*What you need to do*. Could you please retype all of the data below exactly?

————————

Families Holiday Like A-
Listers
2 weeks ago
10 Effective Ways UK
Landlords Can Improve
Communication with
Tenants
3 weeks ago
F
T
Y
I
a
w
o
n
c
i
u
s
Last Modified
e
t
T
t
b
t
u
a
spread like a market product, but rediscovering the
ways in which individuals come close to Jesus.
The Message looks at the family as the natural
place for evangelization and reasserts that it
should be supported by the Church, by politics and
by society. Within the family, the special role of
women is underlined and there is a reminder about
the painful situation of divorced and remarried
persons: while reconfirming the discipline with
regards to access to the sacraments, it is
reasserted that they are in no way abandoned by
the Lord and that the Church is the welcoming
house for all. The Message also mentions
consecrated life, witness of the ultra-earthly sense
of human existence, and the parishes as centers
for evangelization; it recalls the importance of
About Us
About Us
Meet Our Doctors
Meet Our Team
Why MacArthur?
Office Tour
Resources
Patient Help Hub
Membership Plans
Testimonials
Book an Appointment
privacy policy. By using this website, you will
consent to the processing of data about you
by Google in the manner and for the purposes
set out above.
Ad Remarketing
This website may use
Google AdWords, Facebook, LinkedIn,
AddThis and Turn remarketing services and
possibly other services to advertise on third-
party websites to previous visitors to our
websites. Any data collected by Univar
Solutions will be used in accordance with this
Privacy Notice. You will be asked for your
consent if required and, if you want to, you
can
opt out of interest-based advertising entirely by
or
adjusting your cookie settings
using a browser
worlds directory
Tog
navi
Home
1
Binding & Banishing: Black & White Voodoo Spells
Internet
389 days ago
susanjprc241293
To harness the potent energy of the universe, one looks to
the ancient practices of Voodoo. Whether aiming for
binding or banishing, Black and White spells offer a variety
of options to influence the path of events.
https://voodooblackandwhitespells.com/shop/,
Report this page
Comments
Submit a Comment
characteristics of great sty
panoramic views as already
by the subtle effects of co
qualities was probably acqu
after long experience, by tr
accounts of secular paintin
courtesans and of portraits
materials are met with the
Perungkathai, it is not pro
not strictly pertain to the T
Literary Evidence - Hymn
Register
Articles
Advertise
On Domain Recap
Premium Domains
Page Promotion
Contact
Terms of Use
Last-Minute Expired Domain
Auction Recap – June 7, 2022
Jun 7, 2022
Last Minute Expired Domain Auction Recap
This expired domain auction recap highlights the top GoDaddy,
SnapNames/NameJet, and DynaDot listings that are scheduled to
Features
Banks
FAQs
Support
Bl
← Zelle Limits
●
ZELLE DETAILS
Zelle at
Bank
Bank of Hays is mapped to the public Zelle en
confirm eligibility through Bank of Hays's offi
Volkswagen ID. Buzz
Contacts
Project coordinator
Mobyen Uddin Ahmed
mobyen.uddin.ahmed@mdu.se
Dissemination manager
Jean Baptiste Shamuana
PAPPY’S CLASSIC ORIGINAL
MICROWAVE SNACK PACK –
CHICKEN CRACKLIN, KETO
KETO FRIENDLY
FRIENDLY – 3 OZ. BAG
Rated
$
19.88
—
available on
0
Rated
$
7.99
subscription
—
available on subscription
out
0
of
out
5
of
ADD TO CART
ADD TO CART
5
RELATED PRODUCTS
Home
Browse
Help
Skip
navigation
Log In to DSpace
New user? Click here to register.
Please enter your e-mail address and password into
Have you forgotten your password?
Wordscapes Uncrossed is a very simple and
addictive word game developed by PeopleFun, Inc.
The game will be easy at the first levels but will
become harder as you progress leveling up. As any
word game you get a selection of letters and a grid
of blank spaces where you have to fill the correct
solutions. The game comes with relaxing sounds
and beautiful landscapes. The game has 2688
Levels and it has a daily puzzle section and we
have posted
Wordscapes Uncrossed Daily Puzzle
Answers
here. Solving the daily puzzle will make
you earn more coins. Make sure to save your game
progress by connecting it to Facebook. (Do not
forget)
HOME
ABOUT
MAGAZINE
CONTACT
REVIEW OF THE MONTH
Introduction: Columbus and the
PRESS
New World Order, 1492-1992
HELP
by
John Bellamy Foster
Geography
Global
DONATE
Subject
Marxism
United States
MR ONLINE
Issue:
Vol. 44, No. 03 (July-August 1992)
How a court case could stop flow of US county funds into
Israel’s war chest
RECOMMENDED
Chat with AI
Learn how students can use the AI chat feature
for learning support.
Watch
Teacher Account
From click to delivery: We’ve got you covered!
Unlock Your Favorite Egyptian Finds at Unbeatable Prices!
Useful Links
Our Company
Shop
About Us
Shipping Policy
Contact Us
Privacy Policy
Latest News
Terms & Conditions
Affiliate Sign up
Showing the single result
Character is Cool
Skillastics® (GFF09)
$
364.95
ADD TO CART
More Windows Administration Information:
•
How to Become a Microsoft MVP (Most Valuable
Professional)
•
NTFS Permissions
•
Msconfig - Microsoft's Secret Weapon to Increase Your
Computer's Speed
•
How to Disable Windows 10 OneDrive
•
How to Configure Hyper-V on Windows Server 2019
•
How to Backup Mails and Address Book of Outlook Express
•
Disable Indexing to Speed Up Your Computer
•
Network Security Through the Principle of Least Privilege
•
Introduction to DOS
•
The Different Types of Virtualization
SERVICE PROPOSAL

————————

*Response*.
Families Holiday Like A-
Listers
2 weeks ago
10 Effective Ways UK
Landlords Can Improve
Communication with
Tenants
3 weeks ago
F
T
Y
I
a
w
o
n
c
i
u
s
Last Modified
e
t
T
t
b
t
u
a
spread like a market product, but rediscovering the
ways in which individuals come close to Jesus.
The Message looks at the family as the natural
place for evangelization and reasserts that it
should be supported by the Church, by politics and
by society. Within the family, the special role of
women is underlined and there is a reminder about
the painful situation of divorced and remarried
persons: while reconfirming the discipline with
regards to access to the sacraments, it is
reasserted that they are in no way abandoned by
the Lord and that the Church is the welcoming
house for all. The Message also mentions
consecrated life, witness of the ultra-earthly sense
of human existence, and the parishes as centers
for evangelization; it recalls the importance of
About Us
About Us
Meet Our Doctors
Meet Our Team
Why MacArthur?
Office Tour
Resources
Patient Help Hub
Membership Plans
Testimonials
Book an Appointment
privacy policy. By using this website, you will
consent to the processing of data about you
by Google in the manner and for the purposes
set out above.
Ad Remarketing
This website may use
Google AdWords, Facebook, LinkedIn,
AddThis and Turn remarketing services and
possibly other services to advertise on third-
party websites to previous visitors to our
websites. Any data collected by Univar
Solutions will be used in accordance with this
Privacy Notice. You will be asked for your
consent if required and, if you want to, you
can
opt out of interest-based advertising entirely by
or
adjusting your cookie settings
using a browser
worlds directory
Tog
navi
Home
1
Binding & Banishing: Black & White Voodoo Spells
Internet
389 days ago
susanjprc241293
To harness the potent energy of the universe, one looks to
the ancient practices of Voodoo. Whether aiming for
binding or banishing, Black and White spells offer a variety
of options to influence the path of events.
https://voodooblackandwhitespells.com/shop/,
Report this page
Comments
Submit a Comment
characteristics of great sty
panoramic views as already
by the subtle effects of co
qualities was probably acqu
after long experience, by tr
accounts of secular paintin
courtesans and of portraits
materials are met with the
Perungkathai, it is not pro
not strictly pertain to the T
Literary Evidence - Hymn
Register
Articles
Advertise
On Domain Recap
Premium Domains
Page Promotion
Contact
Terms of Use
Last-Minute Expired Domain
Auction Recap – June 7, 2022
Jun 7, 2022
Last Minute Expired Domain Auction Recap
This expired domain auction recap highlights the top GoDaddy,
SnapNames/NameJet, and DynaDot listings that are scheduled to
Features
Banks
FAQs
Support
Bl
← Zelle Limits
●
ZELLE DETAILS
Zelle at
Bank
Bank of Hays is mapped to the public Zelle en
confirm eligibility through Bank of Hays's offi
Volkswagen ID. Buzz
Contacts
Project coordinator
Mobyen Uddin Ahmed
mobyen.uddin.ahmed@mdu.se
Dissemination manager
Jean Baptiste Shamuana
PAPPY’S CLASSIC ORIGINAL
MICROWAVE SNACK PACK –
CHICKEN CRACKLIN, KETO
KETO FRIENDLY
FRIENDLY – 3 OZ. BAG
Rated
$
19.88
—
available on
0
Rated
$
7.99
subscription
—
available on subscription
out
0
of
out
5
of
ADD TO CART
ADD TO CART
5
RELATED PRODUCTS
Home
Browse
Help
Skip
navigation
Log In to DSpace
New user? Click here to register.
Please enter your e-mail address and password into
Have you forgotten your password?
Wordscapes Uncrossed is a very simple and
addictive word game developed by PeopleFun, Inc.
The game will be easy at the first levels but will
become harder as you progress leveling up. As any
word game you get a selection of letters and a grid
of blank spaces where you have to fill the correct
solutions. The game comes with relaxing sounds
and beautiful landscapes. The game has 2688
Levels and it has a daily puzzle section and we
have posted
Wordscapes Uncrossed Daily Puzzle
Answers
here. Solving the daily puzzle will make
you earn more coins. Make sure to save your game
progress by connecting it to Facebook. (Do not
forget)
HOME
ABOUT
MAGAZINE
CONTACT
REVIEW OF THE MONTH
Introduction: Columbus and the
PRESS
New World Order, 1492-1992
HELP
by
John Bellamy Foster
Geography
Global
DONATE
Subject
Marxism
United States
MR ONLINE
Issue:
Vol. 44, No. 03 (July-August 1992)
How a court case could stop flow of US county funds into
Israel’s war chest
RECOMMENDED
Chat with AI
Learn how students can use the AI chat feature
for learning support.
Watch
Teacher Account
From click to delivery: We’ve got you covered!
Unlock Your Favorite Egyptian Finds at Unbeatable Prices!
Useful Links
Our Company
Shop
About Us
Shipping Policy
Contact Us
Privacy Policy
Latest News
Terms & Conditions
Affiliate Sign up
Showing the single result
Character is Cool
Skillastics® (GFF09)
$
364.95
ADD TO CART
More Windows Administration Information:
•
How to Become a Microsoft MVP (Most Valuable
Professional)
•
NTFS Permissions
•
Msconfig - Microsoft's Secret Weapon to Increase Your
Computer's Speed
•
How to Disable Windows 10 OneDrive
•
How to Configure Hyper-V on Windows Server 2019
•
How to Backup Mails and Address Book of Outlook Express
•
Disable Indexing to Speed Up Your Computer
•
Network Security Through the Principle of Least Privilege
•
Introduction to DOS
•
The Different Types of Virtualization
SERVICE PROPOSAL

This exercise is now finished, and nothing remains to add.